El espacio físico en el que centraré esta memoria es lo que llamamos en aquellos años “El barranco”, ya que a la distancia puedo darme cuenta de su importancia como un territorio en el que se resolvían múltiples necesidades de vecinos de los alrededores y de qué manera marcó las prácticas de convivencia entre chicos y grandes. Habita pues, en mi memoria y en la de aquellos que

“El barranco” es una sección de aproximadamente cuatrocientos metros de precipicio en la calle Cadeje, debo decir que en la actualidad existe una serie de condominios en su ala derecha, lentamente este barranco ha sido rellenado con materiales, tierra y rocas. Se puede apreciar que los vecinos han cubierto las orillas del despeñadero para adaptar metros útiles como estacionamiento frente a sus casas, hay también algunos pirules que pronostican sombra a futuro.

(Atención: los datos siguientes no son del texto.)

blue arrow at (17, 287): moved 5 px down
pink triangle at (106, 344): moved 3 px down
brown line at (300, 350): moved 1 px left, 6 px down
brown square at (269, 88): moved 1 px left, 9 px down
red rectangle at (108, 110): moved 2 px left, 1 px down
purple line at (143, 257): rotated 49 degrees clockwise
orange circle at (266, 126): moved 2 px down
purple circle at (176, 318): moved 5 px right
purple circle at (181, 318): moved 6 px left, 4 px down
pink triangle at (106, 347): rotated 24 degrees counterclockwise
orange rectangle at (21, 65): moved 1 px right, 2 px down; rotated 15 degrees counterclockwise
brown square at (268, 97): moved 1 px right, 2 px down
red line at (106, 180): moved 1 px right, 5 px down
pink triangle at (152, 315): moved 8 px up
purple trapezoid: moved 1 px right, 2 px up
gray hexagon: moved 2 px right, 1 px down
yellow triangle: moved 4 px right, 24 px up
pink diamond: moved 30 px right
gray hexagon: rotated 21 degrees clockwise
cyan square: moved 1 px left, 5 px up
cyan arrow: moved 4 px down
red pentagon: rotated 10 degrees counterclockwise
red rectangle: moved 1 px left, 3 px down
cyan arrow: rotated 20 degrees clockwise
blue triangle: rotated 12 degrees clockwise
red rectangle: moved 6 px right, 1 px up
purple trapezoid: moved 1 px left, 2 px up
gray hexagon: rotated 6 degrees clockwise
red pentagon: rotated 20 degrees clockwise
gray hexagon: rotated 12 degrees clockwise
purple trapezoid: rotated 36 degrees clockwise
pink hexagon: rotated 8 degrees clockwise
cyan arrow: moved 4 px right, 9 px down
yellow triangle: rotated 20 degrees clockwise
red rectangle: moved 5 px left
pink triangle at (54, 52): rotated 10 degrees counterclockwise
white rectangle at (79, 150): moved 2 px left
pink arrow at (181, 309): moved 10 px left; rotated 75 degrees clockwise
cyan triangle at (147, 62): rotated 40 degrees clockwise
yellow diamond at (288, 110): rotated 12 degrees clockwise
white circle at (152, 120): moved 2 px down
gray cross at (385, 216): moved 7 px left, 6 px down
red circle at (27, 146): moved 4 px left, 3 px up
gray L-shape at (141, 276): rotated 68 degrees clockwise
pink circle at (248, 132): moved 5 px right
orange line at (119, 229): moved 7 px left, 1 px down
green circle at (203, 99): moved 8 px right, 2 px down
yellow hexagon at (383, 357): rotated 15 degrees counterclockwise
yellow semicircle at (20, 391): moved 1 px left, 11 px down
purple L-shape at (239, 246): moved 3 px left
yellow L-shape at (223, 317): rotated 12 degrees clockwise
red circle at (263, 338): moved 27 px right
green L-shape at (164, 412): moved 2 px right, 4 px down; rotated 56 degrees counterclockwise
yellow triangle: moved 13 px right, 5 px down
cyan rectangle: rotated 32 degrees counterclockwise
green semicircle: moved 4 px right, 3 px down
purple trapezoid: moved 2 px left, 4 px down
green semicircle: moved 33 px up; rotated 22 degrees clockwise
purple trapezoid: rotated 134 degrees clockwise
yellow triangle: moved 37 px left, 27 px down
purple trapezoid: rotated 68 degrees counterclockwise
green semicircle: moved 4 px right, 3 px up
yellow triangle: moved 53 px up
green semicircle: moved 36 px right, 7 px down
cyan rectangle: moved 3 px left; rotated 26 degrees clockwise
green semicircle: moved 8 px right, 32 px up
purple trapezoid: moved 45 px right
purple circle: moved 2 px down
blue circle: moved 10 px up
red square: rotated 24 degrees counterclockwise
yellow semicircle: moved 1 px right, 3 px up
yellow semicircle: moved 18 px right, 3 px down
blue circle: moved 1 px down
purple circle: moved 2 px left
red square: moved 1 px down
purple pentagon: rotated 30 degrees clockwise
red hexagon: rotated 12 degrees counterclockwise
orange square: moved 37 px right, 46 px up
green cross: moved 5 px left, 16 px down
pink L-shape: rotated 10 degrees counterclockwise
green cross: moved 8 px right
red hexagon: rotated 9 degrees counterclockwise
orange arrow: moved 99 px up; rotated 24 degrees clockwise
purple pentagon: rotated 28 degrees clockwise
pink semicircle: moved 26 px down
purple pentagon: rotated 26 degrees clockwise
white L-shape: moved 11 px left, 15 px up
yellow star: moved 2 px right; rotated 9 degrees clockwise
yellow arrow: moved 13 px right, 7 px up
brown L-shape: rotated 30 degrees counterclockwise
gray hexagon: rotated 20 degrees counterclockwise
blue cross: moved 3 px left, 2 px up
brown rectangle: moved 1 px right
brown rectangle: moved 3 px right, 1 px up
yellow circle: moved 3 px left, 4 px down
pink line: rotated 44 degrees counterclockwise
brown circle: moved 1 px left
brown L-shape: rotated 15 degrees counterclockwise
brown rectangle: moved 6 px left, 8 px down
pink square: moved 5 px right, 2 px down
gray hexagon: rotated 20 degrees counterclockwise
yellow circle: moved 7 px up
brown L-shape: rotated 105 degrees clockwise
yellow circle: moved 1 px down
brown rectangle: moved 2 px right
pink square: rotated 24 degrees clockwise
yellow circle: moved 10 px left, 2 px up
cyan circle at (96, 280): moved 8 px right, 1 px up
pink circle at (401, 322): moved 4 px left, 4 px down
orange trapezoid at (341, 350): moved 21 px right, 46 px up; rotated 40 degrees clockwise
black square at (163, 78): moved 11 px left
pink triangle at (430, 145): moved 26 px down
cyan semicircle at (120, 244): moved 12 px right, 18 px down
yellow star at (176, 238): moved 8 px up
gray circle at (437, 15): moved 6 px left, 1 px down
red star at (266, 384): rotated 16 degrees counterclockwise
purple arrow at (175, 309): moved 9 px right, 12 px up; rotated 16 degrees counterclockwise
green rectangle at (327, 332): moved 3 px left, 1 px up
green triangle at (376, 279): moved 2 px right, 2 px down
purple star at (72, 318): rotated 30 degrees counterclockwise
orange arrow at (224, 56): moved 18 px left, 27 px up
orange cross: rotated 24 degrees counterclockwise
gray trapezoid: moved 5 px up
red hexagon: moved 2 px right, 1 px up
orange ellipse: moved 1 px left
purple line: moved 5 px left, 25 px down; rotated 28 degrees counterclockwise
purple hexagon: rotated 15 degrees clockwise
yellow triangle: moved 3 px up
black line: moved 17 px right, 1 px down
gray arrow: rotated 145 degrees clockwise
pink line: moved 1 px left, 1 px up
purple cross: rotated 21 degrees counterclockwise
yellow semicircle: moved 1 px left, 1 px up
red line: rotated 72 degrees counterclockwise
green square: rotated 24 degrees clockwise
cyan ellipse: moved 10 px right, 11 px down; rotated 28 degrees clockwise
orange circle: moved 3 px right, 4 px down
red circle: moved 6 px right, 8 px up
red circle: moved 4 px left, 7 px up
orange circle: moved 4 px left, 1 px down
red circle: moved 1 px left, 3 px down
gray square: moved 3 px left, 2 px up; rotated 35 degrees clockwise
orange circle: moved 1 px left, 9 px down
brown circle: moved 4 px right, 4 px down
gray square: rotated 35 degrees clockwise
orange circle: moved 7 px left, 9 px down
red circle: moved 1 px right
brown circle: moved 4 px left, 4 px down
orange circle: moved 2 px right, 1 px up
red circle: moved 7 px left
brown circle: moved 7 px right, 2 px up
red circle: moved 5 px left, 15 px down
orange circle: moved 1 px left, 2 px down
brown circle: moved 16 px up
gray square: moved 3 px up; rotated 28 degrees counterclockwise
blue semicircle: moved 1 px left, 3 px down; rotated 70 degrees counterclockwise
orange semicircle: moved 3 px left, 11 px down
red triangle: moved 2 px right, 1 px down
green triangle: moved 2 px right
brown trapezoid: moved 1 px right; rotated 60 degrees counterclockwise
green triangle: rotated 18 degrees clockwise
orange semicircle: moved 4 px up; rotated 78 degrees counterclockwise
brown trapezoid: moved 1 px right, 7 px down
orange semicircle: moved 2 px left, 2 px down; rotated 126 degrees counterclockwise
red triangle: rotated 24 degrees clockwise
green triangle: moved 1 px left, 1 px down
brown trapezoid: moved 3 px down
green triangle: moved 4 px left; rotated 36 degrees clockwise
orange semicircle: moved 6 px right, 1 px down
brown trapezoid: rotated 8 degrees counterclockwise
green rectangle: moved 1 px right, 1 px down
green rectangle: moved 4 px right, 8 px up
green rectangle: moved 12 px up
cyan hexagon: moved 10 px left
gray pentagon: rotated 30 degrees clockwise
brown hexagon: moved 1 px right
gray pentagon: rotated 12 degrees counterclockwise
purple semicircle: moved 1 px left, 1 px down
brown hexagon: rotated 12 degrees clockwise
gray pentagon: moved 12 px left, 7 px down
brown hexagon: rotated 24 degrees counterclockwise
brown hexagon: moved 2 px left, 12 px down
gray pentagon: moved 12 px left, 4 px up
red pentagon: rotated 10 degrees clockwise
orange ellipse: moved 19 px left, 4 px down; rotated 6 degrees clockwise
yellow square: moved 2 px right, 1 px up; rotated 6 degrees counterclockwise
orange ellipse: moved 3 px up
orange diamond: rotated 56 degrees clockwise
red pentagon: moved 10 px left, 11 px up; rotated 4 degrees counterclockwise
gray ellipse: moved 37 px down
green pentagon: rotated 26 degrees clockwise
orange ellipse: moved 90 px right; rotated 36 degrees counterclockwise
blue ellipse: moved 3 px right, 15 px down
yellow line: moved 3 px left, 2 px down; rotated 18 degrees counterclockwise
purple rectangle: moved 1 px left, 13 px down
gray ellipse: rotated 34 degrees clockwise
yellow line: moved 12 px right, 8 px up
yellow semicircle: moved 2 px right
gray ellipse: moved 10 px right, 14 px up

No hay en la actualidad amontonamiento de basura ni restos de carros, sólo maleza y en la superficie la misma calle de tierra. En 2023 todavía no hay pavimento en calle Cadeje.

Conservo de 1976 una foto en la que mi hermana Vicky y yo venimos subiendo por la calle Calamajué, la llevo de una mano y con la otra sostengo una cuerda que jala una caja de cartón. Subimos la pequeña cuesta a casa, habíamos tirado la basura del día en “El barranco” “El barranco” era el basurero vecinal, pero de eso yo me di cuenta hasta que pasaron muchos años.

Nunca escuché a nadie llamar basurero a nuestro espacio de juegos, a la orilla en la que nuestros vecinos cholos se sentaban a platicar en cuclillas a fumar y escuchar música de The Creedence Clearwater Revival o los Moonlights, todo lo que se desechaba de las casas (que viéndolo bien no era mucho) iba a parar al barranco; partes de carros, ropa, zapatos gastadísimos, mascotas.

“Yo rememoro lugares de mi infancia a través de la narrativa oral para que mis hijas acudan a estos espacios en los que fui feliz”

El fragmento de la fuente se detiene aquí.